There is no magic in interaction terms, we can see that the term is equivalent to simply multiplying the variables together and using the resulting values as a new predictor:
#Create new variable
mtcars['wt_cyl'] = mtcars.wt * mtcars.cyl
model_multiply = smf.ols(formula='mpg ~ wt + cyl + wt_cyl', data=mtcars).fit()
summary = model_multiply.summary()
summary.tables[1]
coef | std err | t | P>|t| | [95.0% Conf. Int.] | |
---|---|---|---|---|---|
Intercept | 54.3068 | 6.128 | 8.863 | 0.000 | 41.755 66.858 |
wt | -8.6556 | 2.320 | -3.731 | 0.001 | -13.408 -3.903 |
cyl | -3.8032 | 1.005 | -3.784 | 0.001 | -5.862 -1.745 |
wt_cyl | 0.8084 | 0.327 | 2.470 | 0.020 | 0.138 1.479 |
In contrast to the previous formulation, our new formulation is:
\[ mpg = \beta_0 + \beta_1\cdot{wt} + \beta_2\cdot{cyl} + \beta_3\cdot{wt}\cdot{cyl} \]

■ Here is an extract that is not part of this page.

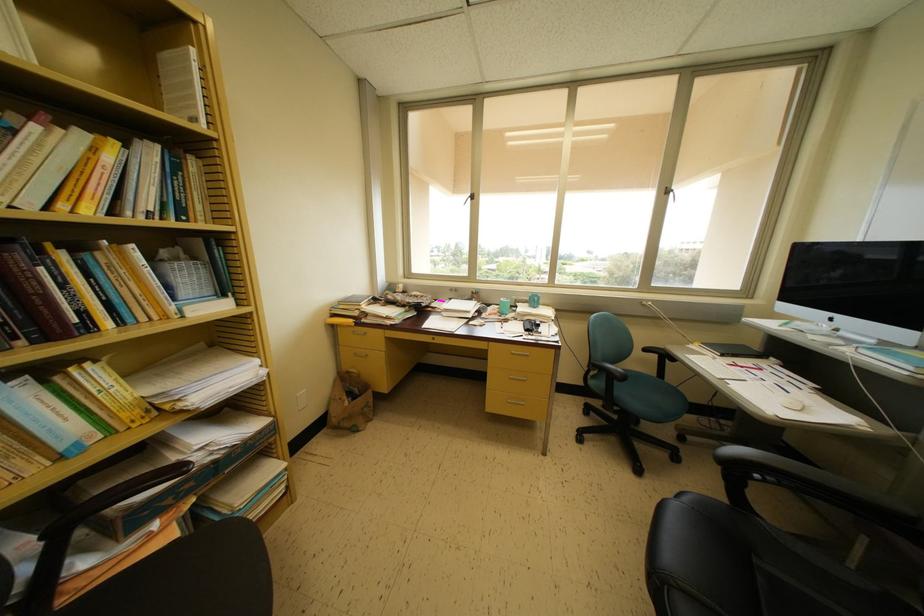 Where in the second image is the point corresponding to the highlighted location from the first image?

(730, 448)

\[ mpg = 54.31 - 8.66\cdot{wt} - 3.80\cdot{cyl} + 0.81\cdot{wt}\cdot{cyl} \]
But how do we interpret these new coefficients? We say:
For every 1 unit increase in weight, mpg decreases by \(8.66\) (holding cylinders at 0)
For every 1 unit increase in weight, mpg changes by \(-8.66 + cyl\cdot{0.81}\))

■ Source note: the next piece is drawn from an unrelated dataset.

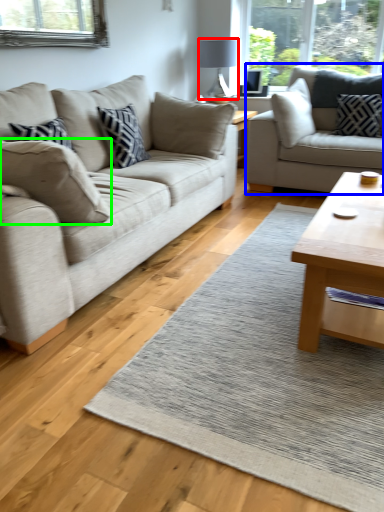 Question: Which object is the closest to the lamp (highlighted by a red box)? Choose among these: studio couch (highlighted by a blue box) or pillow (highlighted by a green box).

Choices:
 (A) studio couch
 (B) pillow

Answer: (A)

For every 1 unit increase in cylinders, mpg decreases by \(3.80\) (holding weight at 0)
For every 1 unit increase in cylinders, mpg changes by \(-3.80 + wt\cdot{0.81}\))

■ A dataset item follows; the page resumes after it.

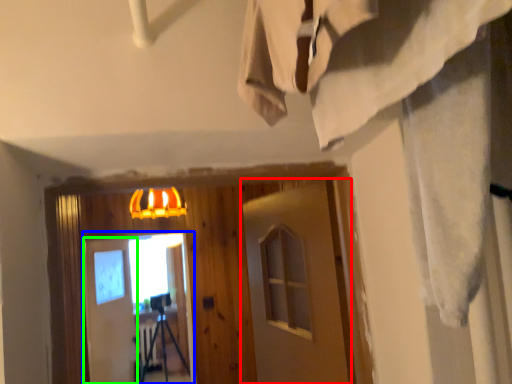 Question: Estimate the real-world distances between objects in this image. Which object is closer to barn door (highlighted by a red box), screen door (highlighted by a blue box) or barn door (highlighted by a green box)?

Choices:
 (A) screen door
 (B) barn door

Answer: (B) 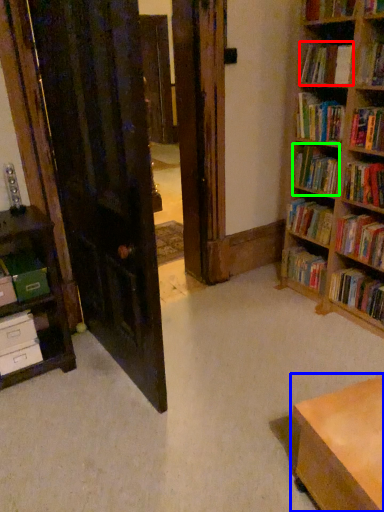 Question: Considering the real-world distances, which object is closest to book (highlighted by a red box)? table (highlighted by a blue box) or book (highlighted by a green box).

At 0 weight and 0 cylinders, we expect mpg to be 54.31
We can see the interaction by cutting one of the terms in the interaction along it’s median, and then plotting the response variable against the other variable in the interacting pair:
mtcars['cyl_med'] = mtcars.cyl > mtcars.cyl.median()
mtcars['cyl_med'] = np.where(mtcars.cyl_med == False, "Below Median", "Above Median")
sns.lmplot(x='wt', y='mpg', hue='cyl_med', data=mtcars, ci=None, size=5, aspect=2.5);
What this plot shows us, is that when the cylinder value is small (i.e. below the median value), the relationship between mpg and wt is strongly negative. Conversely, at higher cylinder values, there is a much weaker relationship between mpg and wt!
In a plot such as this, the larger the difference in slopes, the larger the interaction effect.